I just thought i would put this out there and see what people think, or can suggest, other than BURN IT!


----------



## Jimbostir (Dec 2, 2008)

so if you turn the fuel off, it runs on the residual fuel and once thats gone it dies, which says that ign is working. 
What have you changed since it last ran?


----------



## lightspeed (Jul 11, 2002)

Sounds more like a fuel issue…..is your regulator connected the right way round? Fuel pumps functioning properly.


----------



## R33 lew (May 2, 2016)

Jimbostir said:


> so if you turn the fuel off, it runs on the residual fuel and once thats gone it dies, which says that ign is working.
> What have you changed since it last ran?

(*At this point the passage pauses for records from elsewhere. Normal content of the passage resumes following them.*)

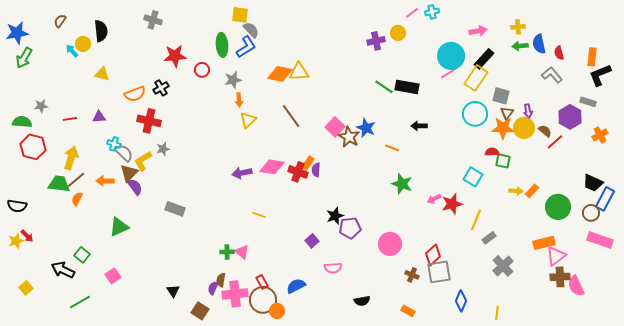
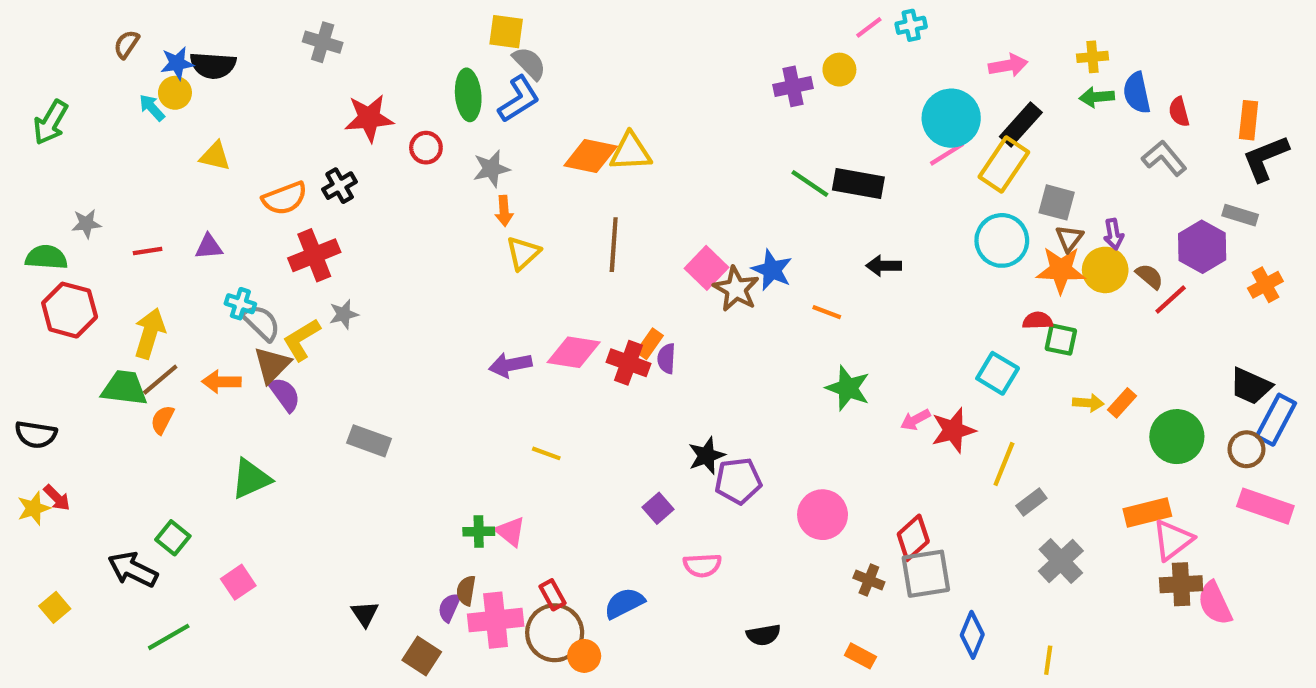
black semicircle: (101, 31) -> (213, 65), turned 100
blue star: (17, 33) -> (177, 63), moved, size x0.7
brown line: (291, 116) -> (614, 245), turned 40
red cross: (149, 121) -> (314, 255), turned -35

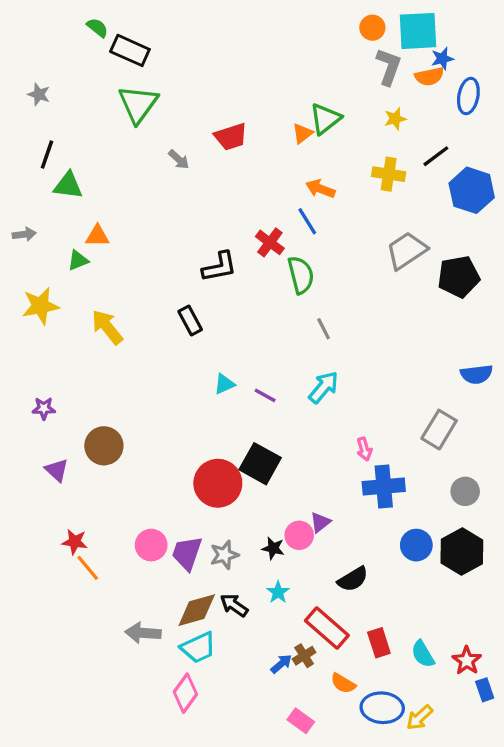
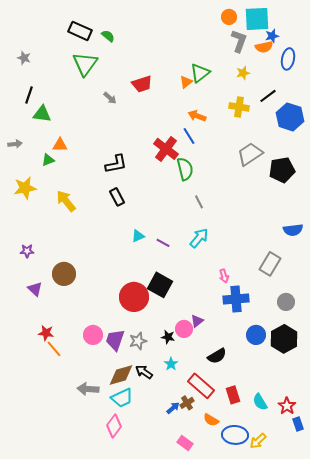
green semicircle: (97, 28) -> (108, 36), moved
red cross: (270, 242) -> (166, 149), size x1.4
black L-shape: (219, 267) -> (116, 164), moved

Thats correct yeah, ive changed everything, its gone from a stock car that spun a shell, to a forged build, single conversion, uprated fuel, ign, ecu ect.. everything has changed.


----------



## R33 lew (May 2, 2016)

lightspeed said:


> Sounds more like a fuel issue…..is your regulator connected the right way round? Fuel pumps functioning properly.


 Ive got a fuel pressure sensor in my fuel rail, and it reads around 43psi the whole time


----------



## joshuaho96 (Jul 14, 2016)

R33 lew said:


> Ive got a fuel pressure sensor in my fuel rail, and it reads around 43psi the whole time


For a 1:1 rising rate regulator it's 43 psi at atmospheric pressure. So at idle it should be reducing fuel pressure to something like 36 psi. Also make sure your timing offset is not 360 degrees out, make sure your trigger settings are correct with regard to rising/falling edge. Also entirely possible that your injectors simply cannot idle smoothly at such a low RPM. Do the math on your fuel delivery and make sure it's within the linear regime of the injector.


----------